Today, our multinational group took part in a tour of Chisinau made by the organizers. Time to take funny photos ( as in the flamboyant declamative "Republica Moldova e patria mea" sign, adorned with smiling suns and defiant tricolour flags), look at ( a lot of) socialist-realist architecture in the city center, deconstruct discourses, and see Spanish guys flirting en gros with Polish dziewczyny...
The story is simple: Chisinau was created in 1436. The venerable age ( forgetting probably that at that age Frankfurt or even Kronstadt-Brasov were rather old settlements) appears systematically at every entrance to the city, put in bold letters and colorful symbols. At one point, I asked myself if this was not in fact the postal code of the city or simply the new, second half of the name "Chisinau-1436", like " 2 Mai" or "Talmaciu 2" in Romania. But no, it the year when the little village on the swampy Bac river was first mentions. The way Zoia talked about Chisinau was if this was the eternal capital of Moldova, leaving aside the fact that C. was just a small insignifiant market town until the Russians came in 1812 and made it the provincial capital. No mentions of the real capitals, Suceava or Iasi, now Romanian cities.
Then, the "Moldovan poets alley", where "Romanian-Moldovan" poets' statues were displayed, dominated by Eminescu. No mentions of the fact that almost all these guys never actually set foot on the territory of the present Republic, but lived in Romania.

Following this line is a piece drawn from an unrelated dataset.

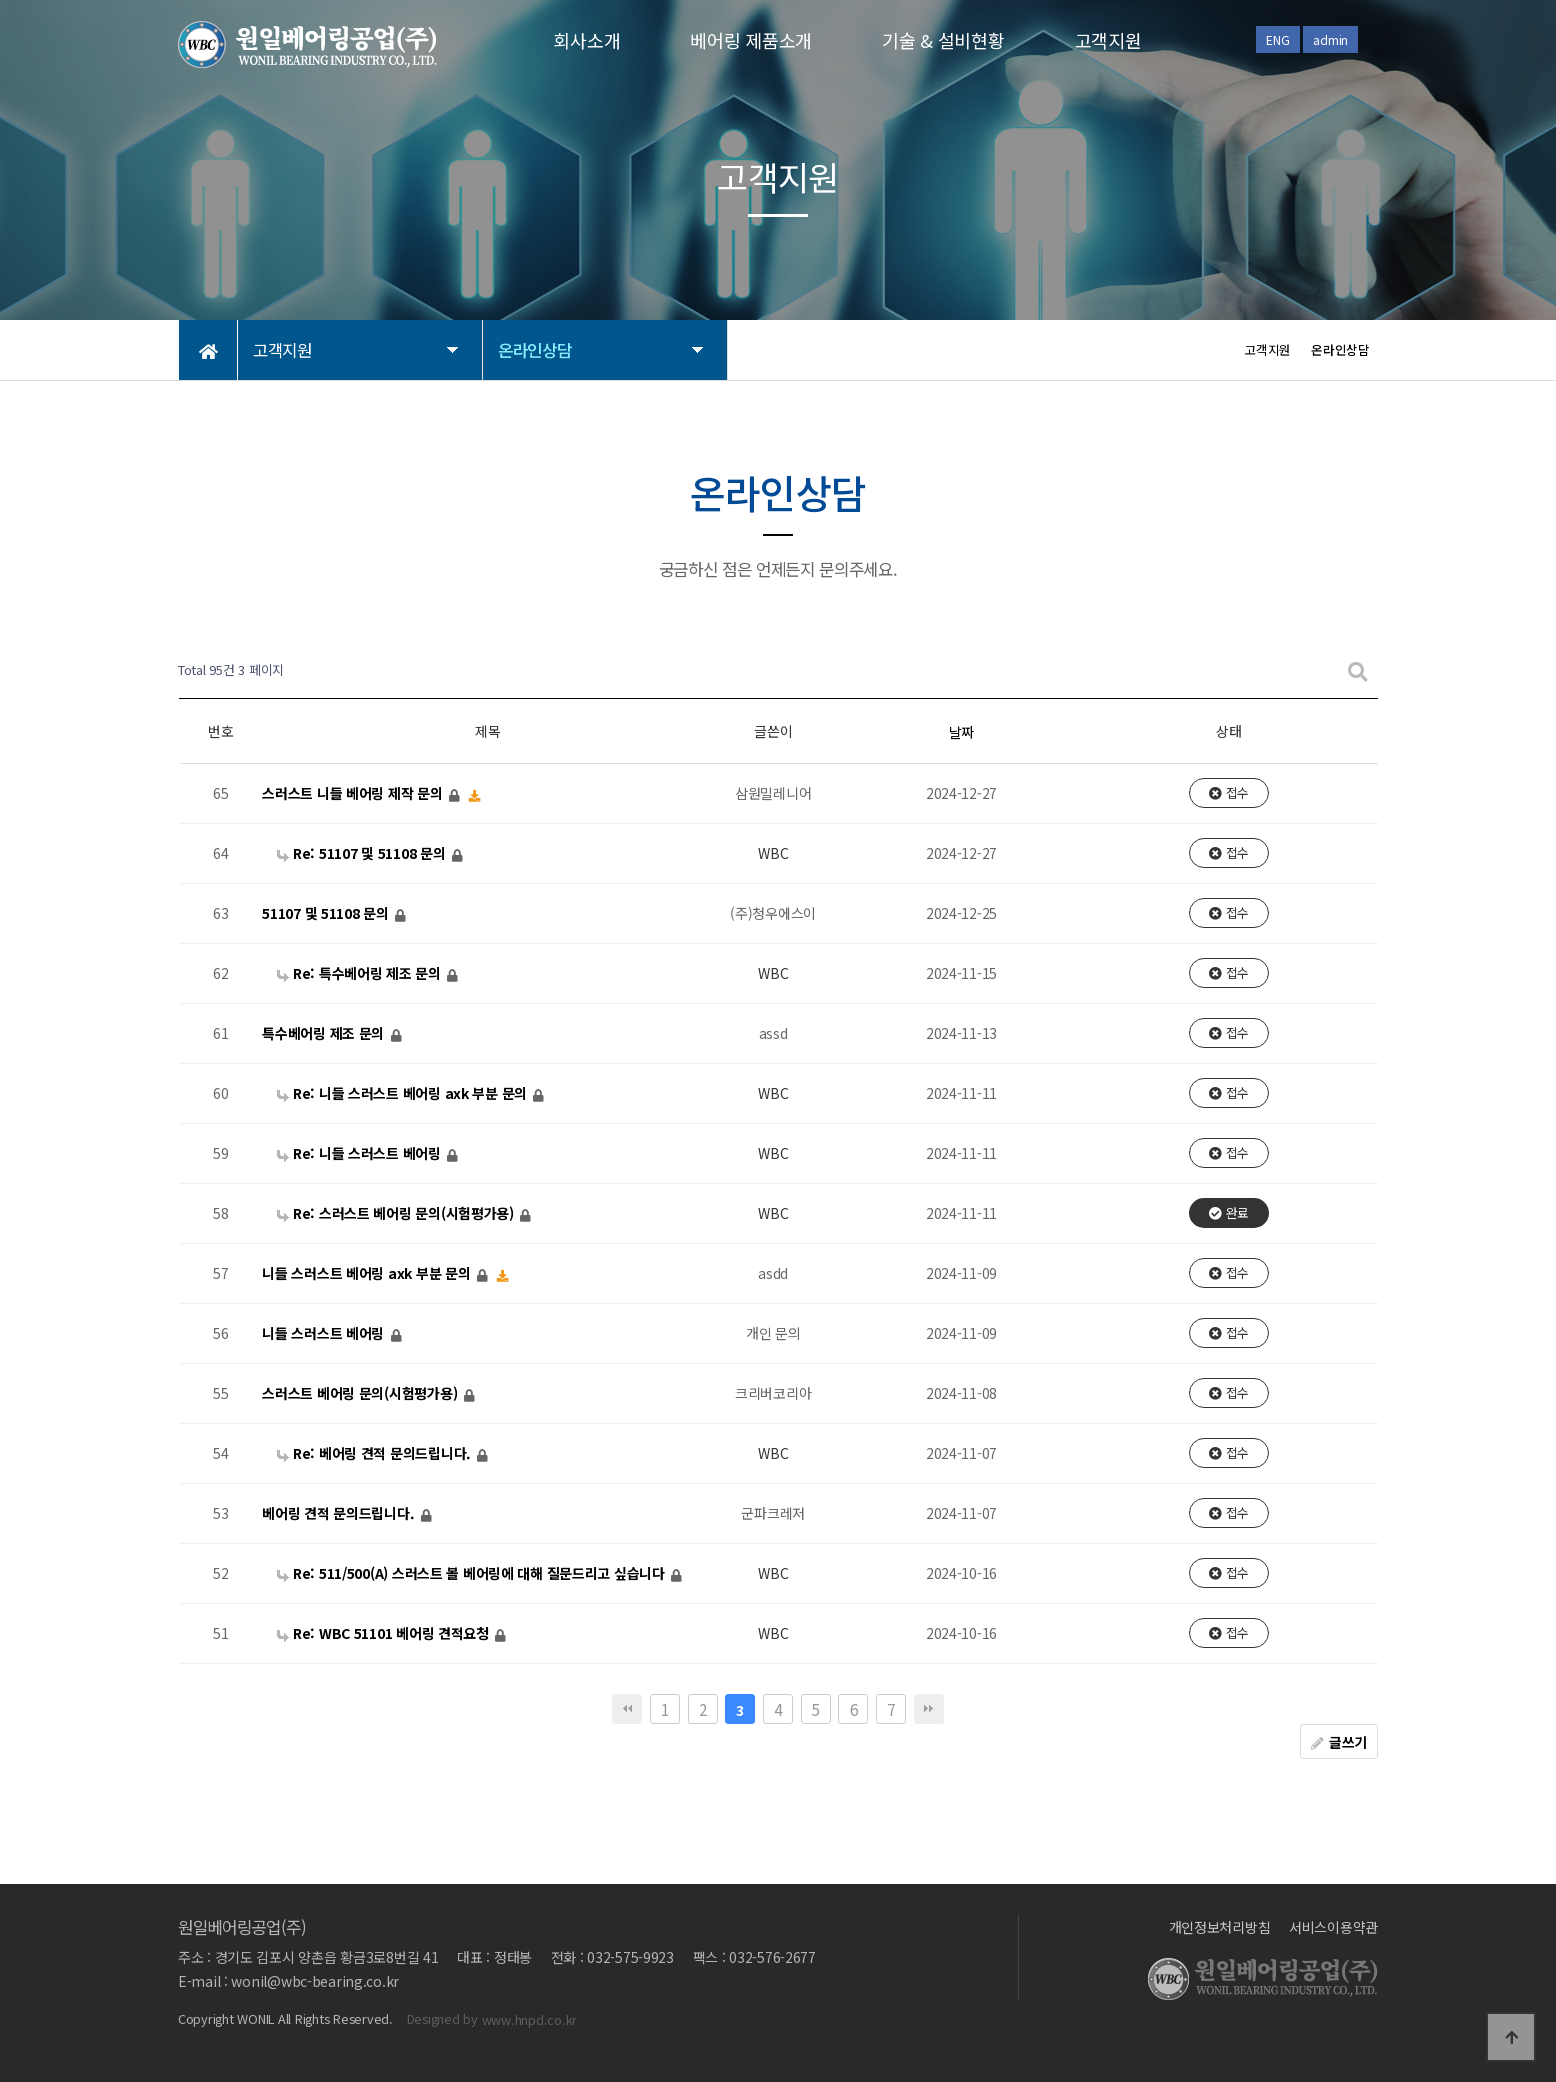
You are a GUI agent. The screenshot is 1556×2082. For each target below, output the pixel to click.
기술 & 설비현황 (943, 40)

The story may go on. The city is full of national symbols that are actually borrowed once from Romanian history. Zoia talked about Stefan cel Mare as the greatest king (?) of Moldova , who made Moldova independent from the Turks ( false: Moldova was never under the Turks until Stefan). She mentioned how Stefan built a church after every victory :" this is how we have so many churches". Whatever... The churches Stefan built are to be found in the Romanian province of Moldavia. Most churches from the Republic are built in the Ukrainian style and date to less than 200 years.
Zoia just presented the history of Moldova the way it is protrayed in official discourse. It is probably the way she has been taught. She is a very nice, smart girl, whose parents came to Moldova from Russia in the 1960s, but she is thinking of getting her master's in Romania. The identity game of who is Moldovan gets more and more fascinating.